Fig 4. Ratio gross photosynthesis to respiration and calculated net primary production (NPP) for different seasonal conditions.

The ratio P/R and NPP were derived from mean values (± standard deviation) measured in Chaetoceros sp. (C. sp., filled triangles), Phaeocystis antarctica (P.a., strains 764, open circles, and 109, filled circles) grown under experimental conditions that represent specific seasonal in situ-conditions: a) Spring, b) Summer, c) Autumn, d) Winter (see text for details). NPP (μmol O₂ [mg Chla]^-1 d^-1) was calculated from fitted gross oxygen production rates (GP) minus measured respiratory losses considering the light conditions under seasonal conditions. The asterisks represent significant differences between the species (* p < 0.05, ** p < 0.01, *** p < 0.001).

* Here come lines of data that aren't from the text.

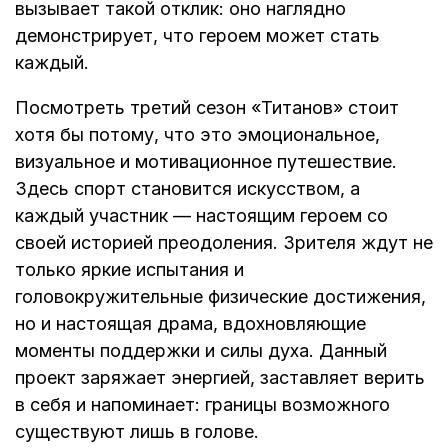
вызывает такой отклик: оно наглядно
демонстрирует, что героем может стать
каждый.
Посмотреть третий сезон «Титанов» стоит
хотя бы потому, что это эмоциональное,
визуальное и мотивационное путешествие.
Здесь спорт становится искусством, а
каждый участник — настоящим героем со
своей историей преодоления. Зрителя ждут не
только яркие испытания и
головокружительные физические достижения,
но и настоящая драма, вдохновляющие
моменты поддержки и силы духа. Данный
проект заряжает энергией, заставляет верить
в себя и напоминает: границы возможного
существуют лишь в голове.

Fig 5. Relationship between calculated net primary production (NPP) and GP_max and between NPP and rGP/R.

NPP (μmol O₂ [mg Chla]^-1 d^-1) was calculated from fitted gross oxygen production (GP) minus measured respiratory losses in Chaetoceros sp. (C. sp.), Phaeocystis antarctica (P.a., strains 764 and 109). Estimation of NPP is based on mean values of fitted Photosynthesis-Irradiance curves for different experimental conditions that represent specific seasonal in situ-conditions (see text for details). The calculated NPP values were plotted against the respective mean values of maximum gross photosynthesis (GP_max) and against rGP/R, respectively. The correlation was calculated using Spearman rank correlation (correlation coefficient r_s). In a), the correlation between NPP and GP_max data was calculated separately for ‘Spring’, ‘Summer’, and ‘Autumn’ (filled squares) and for the ‘Winter’ condition (open squares).